*Aim of the exercise:*
Retype the records in full, and please keep the pictures out of the copy.

*Data for analysis:*
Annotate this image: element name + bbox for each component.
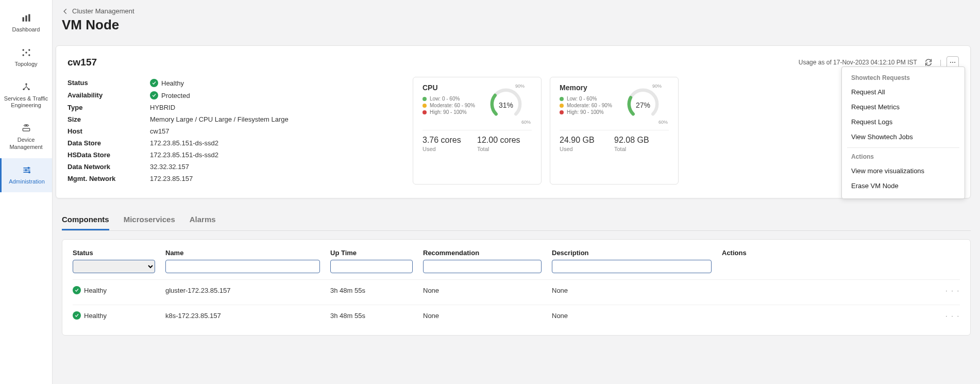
detail-value: Protected (150, 91, 190, 99)
svg-rect-11 (23, 128, 29, 131)
check-icon (150, 91, 158, 99)
detail-value: 172.23.85.157 (150, 175, 193, 182)
detail-value: cw157 (150, 127, 170, 135)
components-table: Status Name Up Time Recommendation Descr… (62, 239, 971, 336)
ellipsis-icon (949, 59, 956, 66)
gauge-value: 31% (499, 101, 513, 109)
menu-request-logs[interactable]: Request Logs (842, 114, 965, 129)
menu-request-all[interactable]: Request All (842, 85, 965, 99)
topology-icon (21, 47, 32, 58)
menu-header: Actions (842, 151, 965, 163)
row-actions-button[interactable]: · · · (722, 312, 960, 320)
cell-name: gluster-172.23.85.157 (165, 287, 320, 294)
detail-value: Memory Large / CPU Large / Filesystem La… (150, 115, 289, 123)
svg-point-7 (28, 54, 30, 56)
gauge-used: 3.76 cores (423, 136, 477, 145)
menu-request-metrics[interactable]: Request Metrics (842, 99, 965, 114)
detail-key: Data Network (67, 163, 150, 171)
svg-point-16 (950, 62, 951, 63)
svg-point-3 (25, 52, 27, 53)
filter-recommendation[interactable] (423, 260, 542, 273)
col-header-actions: Actions (722, 249, 960, 257)
check-icon (73, 311, 81, 320)
cell-description: None (552, 287, 712, 294)
sidebar-item-label: Dashboard (12, 26, 40, 34)
svg-rect-2 (28, 14, 30, 22)
detail-row: Mgmt. Network172.23.85.157 (67, 173, 397, 185)
gauge-legend: Low: 0 - 60% Moderate: 60 - 90% High: 90… (423, 96, 480, 115)
detail-key: Mgmt. Network (67, 175, 150, 182)
refresh-icon (924, 58, 933, 66)
detail-row: SizeMemory Large / CPU Large / Filesyste… (67, 113, 397, 125)
detail-value: Healthy (150, 79, 184, 87)
filter-uptime[interactable] (330, 260, 413, 273)
filter-description[interactable] (552, 260, 712, 273)
col-header-description: Description (552, 249, 712, 257)
cell-uptime: 3h 48m 55s (330, 312, 413, 320)
gauge-title: Memory (560, 84, 617, 92)
detail-key: HSData Store (67, 151, 150, 159)
svg-point-15 (29, 171, 30, 173)
detail-row: TypeHYBRID (67, 102, 397, 113)
svg-point-13 (28, 167, 29, 169)
services-icon (21, 81, 32, 93)
tab-microservices[interactable]: Microservices (124, 210, 175, 230)
page-title: VM Node (62, 17, 971, 33)
detail-row: StatusHealthy (67, 77, 397, 89)
sidebar-item-label: Device Management (3, 137, 49, 151)
cell-status: Healthy (73, 311, 155, 320)
gauge-used: 24.90 GB (560, 136, 614, 145)
gauge-chart: 90% 27% 60% (617, 84, 669, 125)
sidebar-item-device-mgmt[interactable]: Device Management (0, 116, 52, 158)
node-card: cw157 Usage as of 17-Nov-2023 04:12:10 P… (56, 45, 971, 198)
menu-view-viz[interactable]: View more visualizations (842, 163, 965, 178)
sidebar: Dashboard Topology Services & Traffic En… (0, 0, 53, 384)
cell-description: None (552, 312, 712, 320)
filter-name[interactable] (165, 260, 320, 273)
col-header-status: Status (73, 249, 155, 257)
device-icon (21, 123, 32, 134)
filter-status[interactable] (73, 260, 155, 273)
dashboard-icon (21, 12, 32, 24)
tab-components[interactable]: Components (62, 210, 109, 230)
node-name: cw157 (67, 57, 97, 68)
svg-point-5 (28, 49, 30, 51)
gauge-value: 27% (636, 101, 650, 109)
cell-uptime: 3h 48m 55s (330, 287, 413, 294)
sidebar-item-label: Topology (14, 61, 37, 68)
row-actions-button[interactable]: · · · (722, 287, 960, 294)
sidebar-item-label: Administration (9, 178, 45, 186)
sidebar-item-dashboard[interactable]: Dashboard (0, 6, 52, 41)
arrow-left-icon (62, 8, 69, 15)
svg-point-4 (22, 49, 24, 51)
detail-key: Size (67, 115, 150, 123)
menu-view-showtech[interactable]: View Showtech Jobs (842, 129, 965, 144)
breadcrumb-back[interactable]: Cluster Management (62, 7, 971, 15)
gauge-title: CPU (423, 84, 480, 92)
menu-erase-vm[interactable]: Erase VM Node (842, 178, 965, 193)
col-header-uptime: Up Time (330, 249, 413, 257)
svg-point-14 (25, 169, 27, 171)
table-row: Healthy gluster-172.23.85.157 3h 48m 55s… (73, 279, 960, 300)
detail-value: 172.23.85.151-ds-ssd2 (150, 151, 218, 159)
gauge-total: 12.00 cores (477, 136, 532, 145)
detail-key: Status (67, 79, 150, 87)
usage-timestamp: Usage as of 17-Nov-2023 04:12:10 PM IST (799, 59, 917, 66)
col-header-name: Name (165, 249, 320, 257)
table-row: Healthy k8s-172.23.85.157 3h 48m 55s Non… (73, 305, 960, 326)
sidebar-item-topology[interactable]: Topology (0, 41, 52, 75)
col-header-recommendation: Recommendation (423, 249, 542, 257)
cell-status: Healthy (73, 286, 155, 294)
svg-rect-0 (22, 17, 24, 21)
detail-row: HSData Store172.23.85.151-ds-ssd2 (67, 149, 397, 161)
tab-alarms[interactable]: Alarms (190, 210, 216, 230)
svg-point-18 (954, 62, 955, 63)
gauge-total: 92.08 GB (614, 136, 669, 145)
gauge-card: CPU Low: 0 - 60% Moderate: 60 - 90% High… (413, 77, 542, 185)
gauge-legend: Low: 0 - 60% Moderate: 60 - 90% High: 90… (560, 96, 617, 115)
detail-key: Type (67, 104, 150, 111)
detail-row: Data Network32.32.32.157 (67, 161, 397, 173)
sidebar-item-administration[interactable]: Administration (0, 158, 52, 193)
sidebar-item-services[interactable]: Services & Traffic Engineering (0, 75, 52, 117)
table-header-row: Status Name Up Time Recommendation Descr… (73, 249, 960, 273)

*Response to this task:*
Annotate this image: element name + bbox for each component.
detail-value: Protected (150, 91, 190, 99)
svg-rect-11 (23, 128, 29, 131)
check-icon (150, 91, 158, 99)
detail-value: 172.23.85.157 (150, 175, 193, 182)
detail-value: cw157 (150, 127, 170, 135)
components-table: Status Name Up Time Recommendation Descr… (62, 239, 971, 336)
ellipsis-icon (949, 59, 956, 66)
gauge-value: 31% (499, 101, 513, 109)
menu-request-logs[interactable]: Request Logs (842, 114, 965, 129)
menu-request-all[interactable]: Request All (842, 85, 965, 99)
topology-icon (21, 47, 32, 58)
menu-header: Actions (842, 151, 965, 163)
row-actions-button[interactable]: · · · (722, 312, 960, 320)
cell-name: gluster-172.23.85.157 (165, 287, 320, 294)
detail-value: Memory Large / CPU Large / Filesystem La… (150, 115, 289, 123)
svg-point-7 (28, 54, 30, 56)
gauge-used: 3.76 cores (423, 136, 477, 145)
menu-request-metrics[interactable]: Request Metrics (842, 99, 965, 114)
detail-key: Data Network (67, 163, 150, 171)
svg-point-16 (950, 62, 951, 63)
svg-point-3 (25, 52, 27, 53)
filter-recommendation[interactable] (423, 260, 542, 273)
col-header-actions: Actions (722, 249, 960, 257)
check-icon (73, 311, 81, 320)
cell-description: None (552, 287, 712, 294)
sidebar-item-label: Dashboard (12, 26, 40, 34)
svg-rect-2 (28, 14, 30, 22)
detail-row: Mgmt. Network172.23.85.157 (67, 173, 397, 185)
gauge-legend: Low: 0 - 60% Moderate: 60 - 90% High: 90… (423, 96, 480, 115)
detail-key: Mgmt. Network (67, 175, 150, 182)
refresh-icon (924, 58, 933, 66)
detail-row: SizeMemory Large / CPU Large / Filesyste… (67, 113, 397, 125)
detail-value: Healthy (150, 79, 184, 87)
filter-uptime[interactable] (330, 260, 413, 273)
filter-description[interactable] (552, 260, 712, 273)
col-header-description: Description (552, 249, 712, 257)
cell-uptime: 3h 48m 55s (330, 312, 413, 320)
gauge-title: Memory (560, 84, 617, 92)
detail-key: HSData Store (67, 151, 150, 159)
svg-point-15 (29, 171, 30, 173)
detail-row: TypeHYBRID (67, 102, 397, 113)
svg-point-13 (28, 167, 29, 169)
services-icon (21, 81, 32, 93)
tab-microservices[interactable]: Microservices (124, 210, 175, 230)
page-title: VM Node (62, 17, 971, 33)
detail-row: StatusHealthy (67, 77, 397, 89)
sidebar-item-label: Device Management (3, 137, 49, 151)
cell-status: Healthy (73, 311, 155, 320)
gauge-used: 24.90 GB (560, 136, 614, 145)
gauge-chart: 90% 27% 60% (617, 84, 669, 125)
sidebar-item-device-mgmt[interactable]: Device Management (0, 116, 52, 158)
node-card: cw157 Usage as of 17-Nov-2023 04:12:10 P… (56, 45, 971, 198)
menu-view-viz[interactable]: View more visualizations (842, 163, 965, 178)
sidebar: Dashboard Topology Services & Traffic En… (0, 0, 53, 384)
cell-description: None (552, 312, 712, 320)
filter-name[interactable] (165, 260, 320, 273)
col-header-status: Status (73, 249, 155, 257)
device-icon (21, 123, 32, 134)
filter-status[interactable] (73, 260, 155, 273)
dashboard-icon (21, 12, 32, 24)
tab-components[interactable]: Components (62, 210, 109, 230)
node-name: cw157 (67, 57, 97, 68)
svg-point-5 (28, 49, 30, 51)
gauge-value: 27% (636, 101, 650, 109)
cell-uptime: 3h 48m 55s (330, 287, 413, 294)
sidebar-item-label: Topology (14, 61, 37, 68)
row-actions-button[interactable]: · · · (722, 287, 960, 294)
sidebar-item-label: Administration (9, 178, 45, 186)
sidebar-item-dashboard[interactable]: Dashboard (0, 6, 52, 41)
arrow-left-icon (62, 8, 69, 15)
svg-point-4 (22, 49, 24, 51)
detail-key: Size (67, 115, 150, 123)
menu-view-showtech[interactable]: View Showtech Jobs (842, 129, 965, 144)
breadcrumb-back[interactable]: Cluster Management (62, 7, 971, 15)
gauge-title: CPU (423, 84, 480, 92)
menu-erase-vm[interactable]: Erase VM Node (842, 178, 965, 193)
col-header-uptime: Up Time (330, 249, 413, 257)
svg-point-14 (25, 169, 27, 171)
table-row: Healthy gluster-172.23.85.157 3h 48m 55s… (73, 279, 960, 300)
detail-value: 172.23.85.151-ds-ssd2 (150, 151, 218, 159)
gauge-total: 12.00 cores (477, 136, 532, 145)
detail-key: Status (67, 79, 150, 87)
usage-timestamp: Usage as of 17-Nov-2023 04:12:10 PM IST (799, 59, 917, 66)
col-header-name: Name (165, 249, 320, 257)
table-row: Healthy k8s-172.23.85.157 3h 48m 55s Non… (73, 305, 960, 326)
sidebar-item-topology[interactable]: Topology (0, 41, 52, 75)
col-header-recommendation: Recommendation (423, 249, 542, 257)
cell-status: Healthy (73, 286, 155, 294)
svg-rect-0 (22, 17, 24, 21)
detail-row: HSData Store172.23.85.151-ds-ssd2 (67, 149, 397, 161)
tab-alarms[interactable]: Alarms (190, 210, 216, 230)
svg-point-18 (954, 62, 955, 63)
gauge-total: 92.08 GB (614, 136, 669, 145)
gauge-card: CPU Low: 0 - 60% Moderate: 60 - 90% High… (413, 77, 542, 185)
gauge-legend: Low: 0 - 60% Moderate: 60 - 90% High: 90… (560, 96, 617, 115)
detail-key: Type (67, 104, 150, 111)
detail-row: Data Network32.32.32.157 (67, 161, 397, 173)
sidebar-item-administration[interactable]: Administration (0, 158, 52, 193)
sidebar-item-services[interactable]: Services & Traffic Engineering (0, 75, 52, 117)
table-header-row: Status Name Up Time Recommendation Descr… (73, 249, 960, 273)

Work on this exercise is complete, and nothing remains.